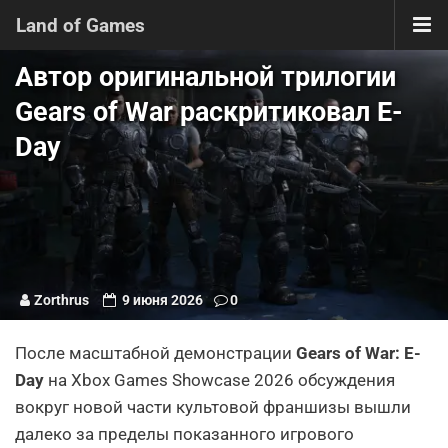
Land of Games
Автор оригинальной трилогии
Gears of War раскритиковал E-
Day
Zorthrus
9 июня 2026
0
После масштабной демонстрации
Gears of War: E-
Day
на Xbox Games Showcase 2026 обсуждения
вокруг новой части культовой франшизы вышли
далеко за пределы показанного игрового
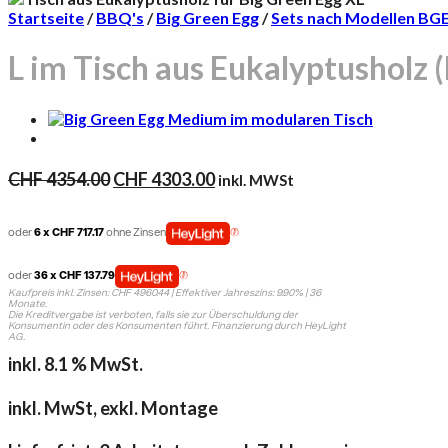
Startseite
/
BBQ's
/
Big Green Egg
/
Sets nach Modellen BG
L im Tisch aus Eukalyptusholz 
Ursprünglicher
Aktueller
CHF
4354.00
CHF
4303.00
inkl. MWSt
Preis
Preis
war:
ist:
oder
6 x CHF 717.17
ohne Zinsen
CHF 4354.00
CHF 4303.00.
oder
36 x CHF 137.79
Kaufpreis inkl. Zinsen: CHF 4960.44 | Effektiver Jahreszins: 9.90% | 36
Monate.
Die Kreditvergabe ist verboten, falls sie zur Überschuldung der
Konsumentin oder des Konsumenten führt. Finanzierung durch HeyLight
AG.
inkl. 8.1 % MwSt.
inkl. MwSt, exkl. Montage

******

:: Instructions for the task ::
Omitting the pictures, write out the material above exactly as it stands.

:: Result ::
Land of Games
Автор оригинальной трилогии
Gears of War раскритиковал E-
Day
Zorthrus
9 июня 2026
0
После масштабной демонстрации
Gears of War: E-
Day
на Xbox Games Showcase 2026 обсуждения
вокруг новой части культовой франшизы вышли
далеко за пределы показанного игрового
Startseite
/
BBQ's
/
Big Green Egg
/
Sets nach Modellen BG
L im Tisch aus Eukalyptusholz 
Ursprünglicher
Aktueller
CHF
4354.00
CHF
4303.00
inkl. MWSt
Preis
Preis
war:
ist:
oder
6 x CHF 717.17
ohne Zinsen
CHF 4354.00
CHF 4303.00.
oder
36 x CHF 137.79
Kaufpreis inkl. Zinsen: CHF 4960.44 | Effektiver Jahreszins: 9.90% | 36
Monate.
Die Kreditvergabe ist verboten, falls sie zur Überschuldung der
Konsumentin oder des Konsumenten führt. Finanzierung durch HeyLight
AG.
inkl. 8.1 % MwSt.
inkl. MwSt, exkl. Montage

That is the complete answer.